I’d like to share with you some thoughts that I had about support of access rights in OpenERP, and how I think it should be improved.
Access rights in OpenERP are already well implemented, in particular by:
-To set access rights on various menus, or at the level of the action on which they are linked.
-To set access rights on the object itself, with the right read / write / creation / deletion.
-To define the rights to the fields themselves, either at views or at the object level.
-To define the segmentation between records with access rules which I think are already very powerful.
These tools allow to deal with a lot of situations where access rights are needed, for example if we want to prohibit access to an object, block a specific menu, act on a particular field or allow access to only some records of an object (some of the partners, for example).
But there is a case not covered, and I think that business needs are such that this case could be very fast blocker.

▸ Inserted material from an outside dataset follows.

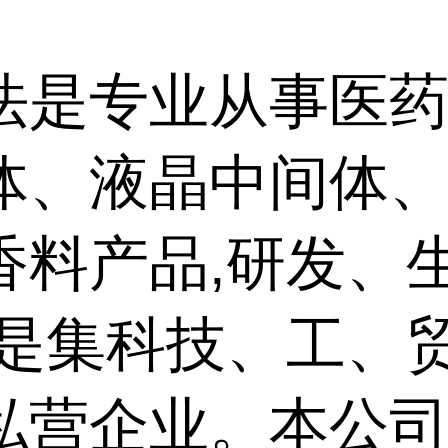
法是专业从事医药
体、液晶中间体
香料产品,研发、
,是集科技、工、
私营企业。本公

This case is the dual read / write access rights.
It is found in objects, but not in the fields or at the level of access rules.
Thus, if we put a right in a field, then this field disappears from the user interface who does not have the rights even if we wanted him to keep right on reading the field while the manager has the right to write.
Similarly, if for example a user does not qualify for access rules to access a record partner, then he can not even see the record.
However, case where a company needs to give read access to the largest number to information while only few people can change it is very common.
For example, imagine the case where salesmen have access to specifications of sales management. Today, everyone has write access to the quotation of all salesmen, whereas normally they should have write access to their quotations, and read about others because they can have a call with a customer of another salesman and need to consult the offer that was made.
I propose to replace the many2many access rights on elements views, fields on models and access rules by two many2many, one with groups with the read rights and the other with groups with write rights to the field or record.
Of course, the principle of accumulation of rights that prevail in the OpenERP system also applies here.
If the user is a member of one or more groups with the right reading, it will have the right read. (I should note that the read right is not sufficient to activate the buttons workflow of the record, for example to confirm an order of sale)
If he is a member of a group with the right reading and another with the right write which applied to the same field or record, then he will have the right to write.
If he is not a member of any group having at least the right read, the field will not appear on the screen.
This is really the only criticism I can make to the current access right system. With this correction, I think there will be no situation where the access right system will not be able to cope.
I already sent my comments to Tiny, let’s see what they think. In the meantime, feel free to respond in the comments.